Que l’on parle beaucoup du cri ou de cris ces derniers temps, cela nous renvoie à l’état des rapports sociaux et à des formes d’indignation et de dissentiment. Mais que les artistes s’emparent du cri, c’est déjà une autre dimension qui entre en jeu. Et qu’un artiste et un philosophe se rencontrent pour élaborer une conversation artistico-philosophique de et du cri, c’est extrêmement rare. En voici pourtant une forme jouée à Marseille entre l’artiste Jérôme Grivel et le philosophe Christian Ruby.

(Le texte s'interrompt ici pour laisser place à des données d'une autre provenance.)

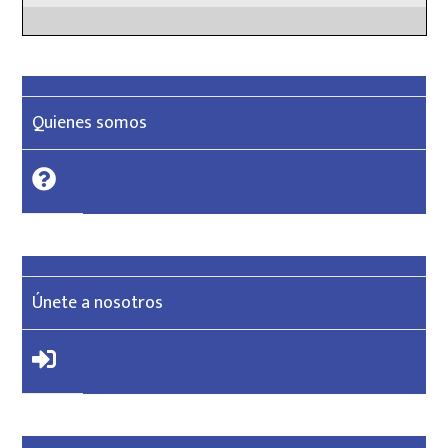
Quienes somos
Únete a nosotros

C’est sous le titre « L’éclatement du cri (humain) » que, sur l’invitation de l’artiste Jérôme Grivel, je suis intervenu en avril 2024 dans la résidence qu’il conduisait à Marseille, sous l’égide de Muriel Bourdeau, fondatrice et directrice artistique de SOMA, lieu associatif et accueillant. L’accord entre nous était dû à l’amitié autant qu’il était lié à nos deux lignes de travail sur le cri. Et l’objectif convenu était moins d’expliquer ce qu’est le cri, notamment d’indignation et de dissentiment, que d’inviter chacune et chacun à se mettre à l’écoute du cri, en image et en son. Plutôt qu’une essence du cri, l’idée était d’explorer ce que peut le cri, ce qu’il implique du corps et la manière dont il peut faire corps avec les autres.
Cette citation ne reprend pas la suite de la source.